## DATA EXTRACT:
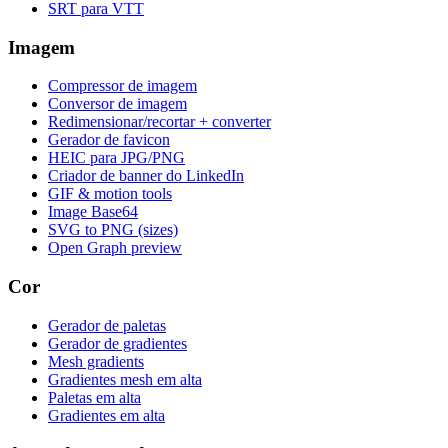
SRT para VTT
Imagem
Compressor de imagem
Conversor de imagem
Redimensionar/recortar + converter
Gerador de favicon
HEIC para JPG/PNG
Criador de banner do LinkedIn
GIF & motion tools
Image Base64
SVG to PNG (sizes)
Open Graph preview
Cor
Gerador de paletas
Gerador de gradientes
Mesh gradients
Gradientes mesh em alta
Paletas em alta
Gradientes em alta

## WHAT TO PRODUCE:
Read through the entries above, and wherever a line holds the string "alta", copy it.

## SOLUTION FOR THIS EXERCISE:
Gradientes mesh em alta
Paletas em alta
Gradientes em alta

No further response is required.